Rabu, 04 Desember 2013

sejarah sebagai seni

Sejarah dapat berperan sebagai seni yang mengedepankan nilai estetika. Jadi, sejarah dalam hal ini bukanlah dipandang dari segi etika atau logika. Menurut pemikiran Dithley, seorang sejarawan dan filsuf modern, sejarah adalah pengetahuan tentang cita rasa. Sejarah tidak saja mempelajari segala yang bergerak dan berubah yang tampak dipermukaan, namun juga mempelajari motivasi yang mendorong terjadinya perubahan itu bagi si pelaku sejarah. Ia mempelajari suatu proses dinamis kehidupan manusia yang di dalamnya terlihat adanya hubungan sebab-akibat yang lumayan rumit. Dithley meragukan teori yang diungkapkan Comte, Mills, dan Spencer yang menyatakan bahwa metode ilmu alam dapat dipergunakan dalam mempelajari sejarah tanpa modifikasi berkelanjutan.
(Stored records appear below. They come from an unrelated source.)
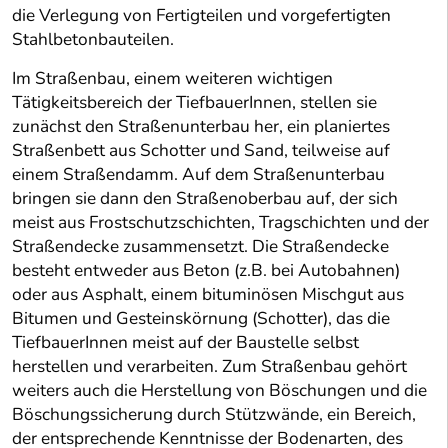
die Verlegung von Fertigteilen und vorgefertigten
Stahlbetonbauteilen.
Im Straßenbau, einem weiteren wichtigen
Tätigkeitsbereich der TiefbauerInnen, stellen sie
zunächst den Straßenunterbau her, ein planiertes
Straßenbett aus Schotter und Sand, teilweise auf
einem Straßendamm. Auf dem Straßenunterbau
bringen sie dann den Straßenoberbau auf, der sich
meist aus Frostschutzschichten, Tragschichten und der
Straßendecke zusammensetzt. Die Straßendecke
besteht entweder aus Beton (z.B. bei Autobahnen)
oder aus Asphalt, einem bituminösen Mischgut aus
Bitumen und Gesteinskörnung (Schotter), das die
TiefbauerInnen meist auf der Baustelle selbst
herstellen und verarbeiten. Zum Straßenbau gehört
weiters auch die Herstellung von Böschungen und die
Böschungssicherung durch Stützwände, ein Bereich,
der entsprechende Kenntnisse der Bodenarten, des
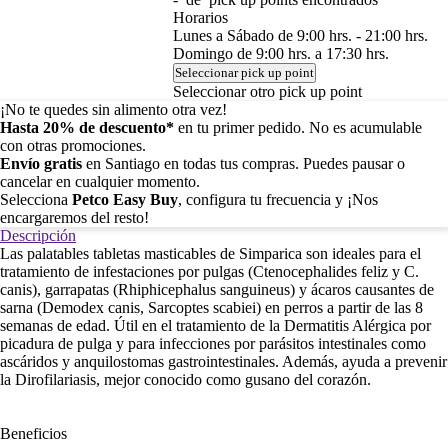
Horarios
Lunes a Sábado de 9:00 hrs. - 21:00 hrs.
Domingo de 9:00 hrs. a 17:30 hrs.
Seleccionar pick up point
Seleccionar otro pick up point
¡No te quedes sin alimento otra vez!
Hasta 20% de descuento*
en tu primer pedido. No es acumulable
con otras promociones.
Envío gratis
en Santiago en todas tus compras. Puedes pausar o
cancelar en cualquier momento.
Selecciona
Petco Easy Buy
, configura tu frecuencia y ¡Nos
encargaremos del resto!
Descripción
Las palatables tabletas masticables de Simparica son ideales para el
tratamiento de infestaciones por pulgas (Ctenocephalides feliz y C.
canis), garrapatas (Rhiphicephalus sanguineus) y ácaros causantes de
sarna (Demodex canis, Sarcoptes scabiei) en perros a partir de las 8
semanas de edad. Útil en el tratamiento de la Dermatitis Alérgica por
picadura de pulga y para infecciones por parásitos intestinales como
ascáridos y anquilostomas gastrointestinales. Además, ayuda a prevenir
la Dirofilariasis, mejor conocido como gusano del corazón.
Beneficios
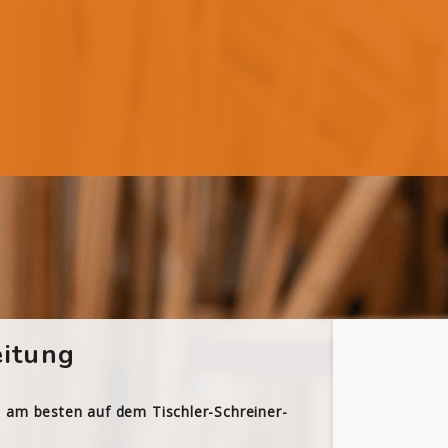
itung
h am besten auf dem Tischler-Schreiner-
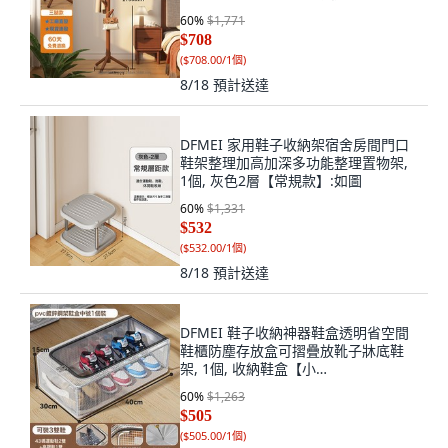
掛鉤:如圖
60
%
$1,771
$708
(
$708.00/1個
)
8/18
預計送達
DFMEI 家用鞋子收納架宿舍房間門口
鞋架整理加高加深多功能整理置物架,
1個, 灰色2層【常規款】:如圖
60
%
$1,331
$532
(
$532.00/1個
)
8/18
預計送達
DFMEI 鞋子收納神器鞋盒透明省空間
鞋櫃防塵存放盒可摺疊放靴子牀底鞋
架, 1個, 收納鞋盒【小
號】:40*30*15cm
60
%
$1,263
$505
(
$505.00/1個
)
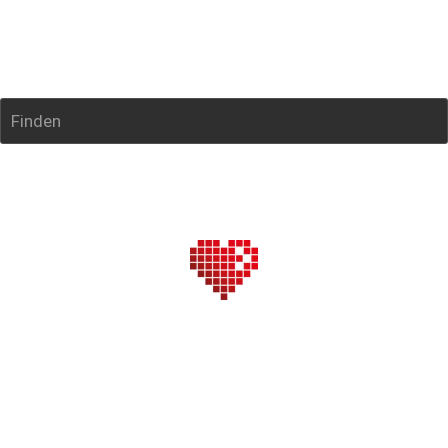
Finden
Deine Spende
Neben den Mitgliedbeiträgen und den Erlösen aus 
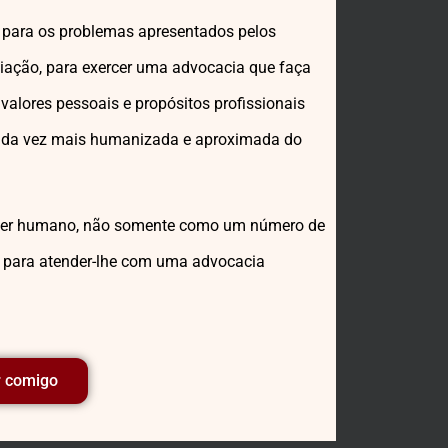
o para os problemas apresentados pelos
iação, para exercer uma advocacia que faça
 valores pessoais e propósitos profissionais
cada vez mais humanizada e aproximada do
o ser humano, não somente como um número de
s para atender-lhe com uma advocacia
r comigo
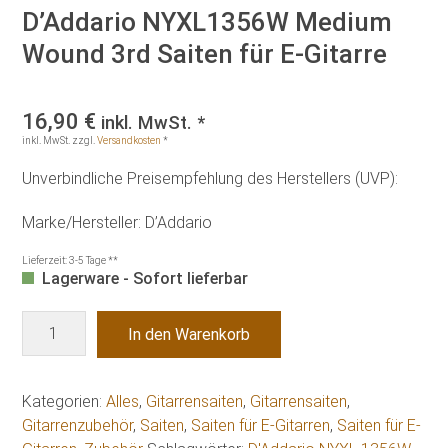
D’Addario NYXL1356W Medium
Wound 3rd Saiten für E-Gitarre
16,90
€
inkl. MwSt. *
inkl. MwSt.
zzgl.
Versandkosten
*
Unverbindliche Preisempfehlung des Herstellers (UVP):
Marke/Hersteller: D’Addario
Lieferzeit:
3-5 Tage **
Lagerware - Sofort lieferbar
D'Addario
In den Warenkorb
NYXL1356W
Medium
Wound
Kategorien:
Alles
,
Gitarrensaiten
,
Gitarrensaiten
,
3rd
Gitarrenzubehör
,
Saiten
,
Saiten für E-Gitarren
,
Saiten für E-
Saiten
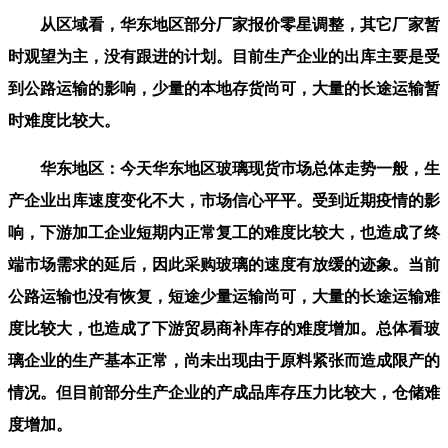
从区域看，华东地区部分厂家报价零星调整，其它厂家暂
时观望为主，没有跟进的计划。目前生产企业的出库主要是受
到公路运输的影响，少量的本地存货尚可，大量的长途运输暂
时难度比较大。
华东地区：今天华东地区玻璃现货市场总体走势一般，生
产企业出库速度变化不大，市场信心平平。受到近期疫情的影
响，下游加工企业短期内正常复工的难度比较大，也造成了终
端市场需求的延后，因此采购玻璃的速度有放缓的迹象。当前
公路运输也没有恢复，短途少量运输尚可，大量的长途运输难
度比较大，也造成了下游贸易商补库存的难度增加。总体看玻
璃企业的生产基本正常，尚未出现由于原料紧张而造成限产的
情况。但目前部分生产企业的产成品库存压力比较大，仓储难
度增加。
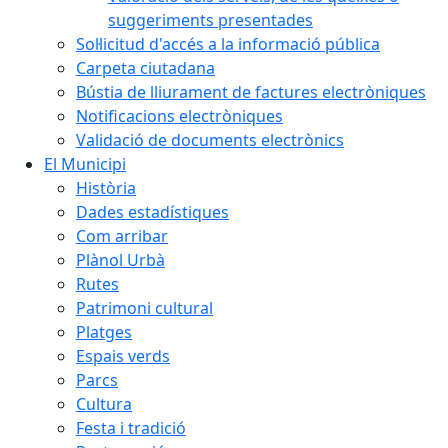
suggeriments presentades
Sol·licitud d'accés a la informació pública
Carpeta ciutadana
Bústia de lliurament de factures electròniques
Notificacions electròniques
Validació de documents electrònics
El Municipi
Història
Dades estadístiques
Com arribar
Plànol Urbà
Rutes
Patrimoni cultural
Platges
Espais verds
Parcs
Cultura
Festa i tradició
Memang benar bahwa sejarah dapat digali melalui metode ilmiah. Akan tetapi, sejarah itu sendiri memiliki jiwa atau roh, yang tak lain adalah jiwa yang terdapat dalam diri manusia sebagai pelaku sejarah. Jiwalah yang merupakan nyala api manusia dalam kehidupannya. Pendekatan terhadap jiwa sejarah ini hanya dapat dilakukan oleh seni. Jika suatu peristiwa sejarah tak dapat lagi dibuktikan melalui metode ilmiah maka seorang sejarawan diharapkan mampu mengungkap apa yang tersirat dalam peristiwa itu melalui daya imajinasi. Imajinasi ini sangat diperlukan dalam menginterpretasikan sejarah ketika data-data, jejak-jejak, dan informasi sejarah dirasa belum cukup dalam menafsirkan peristiwa sejarah.

Melalui pendekatan seni, fakta sejarah akan menjadi lebih hidup dan bernyawa. Kita pun akan lebih menghayati kejadian sejarah, dapat lebih menghargai tokoh atau manusia yang terjun langsung dalam tragedi dan peristiwa sejarah. Kita bisa lebih menghayati momentum sejarah, misalnya, dengan membaca sastra-sejarah (biasanya dalam bentuk novel, roman).

Misalnya dengan membaca novel Arus Balik karya sastrawan Pramoedya Ananta Toer, yang menceritakan perubahan politik yang terjadi di Nusantara pada masa Kerajaan Demak mendominasi Kepulauan Nusantara, ketika bangsa Portugis (Peringgi) telah menguasai Selat Malaka. Meskipun tokoh utama dalam novel ini (Wiranggaleng dan Idayu) bersifat fiktif, namun sebagian tokoh lainnya adalah pelaku sejarah yang nyata. Dengan membaca novel- sejarah, kita juga akan membaca sejarah sebagai kisah dan peristiwa, di samping sebagai seni tentunya. Sejarah sebagai seni dapat menuntun kita kepada realitas bahwa pelaku sejarah adalah manusia juga seperti kita yang memiliki rasa cinta, persahabatan, tanggung jawab sebagai individu dan selaku warga negara. Melaluinya kita dapat melihat pula kelemahan, rasa takut, sedih, dan kecewa dari mereka para pelaku sejarah. Dengan demikian, sejarah akan menjadi sajian yang kering bila tanpa seni, untuk itu sejarawan memerlukan unsur-unsur seni berupa: intuisi (ilham), yaitu pemahaman langsung dan insting selama masa penelitian berlangsung. Imajinasi yang mempunyai arti bahwa sejarawan harus dapat membayangkan apa yang sebenarnya terjadi, apa yang sedang terjadi dan apa yang terjadi sesudah itu. Emosi dengan perasaan sejarawan diharapkan dapat mempunyai empati untuk menyatukan perasaan dengan objeknya. Sejarawan diharapkan bisa menghadirkan peristiwa sejarah seolah-olah mengalami peristiwa sejarah tersebut, sebagai contoh ketika perasaan ini diungkapkan ketika sejarawan menuliskan sejarah tentang revolusi semasa perang kemerdekaan dapat mewariskan nilai-nilai perjuangan bangsa. Gaya Bahasa, dengan gaya bahasa yang baik dalam arti tidak sistematis dan berbelit-belit akan sangat dimengerti, gaya bahasa juga digunakan terkait dengan penggunaan bahasa pada zaman tertentu seperti di zaman Orde Lama yang akrab dengan kata-kata progresif revolusioner, ganyang, marhaenisme, nasakomisasi.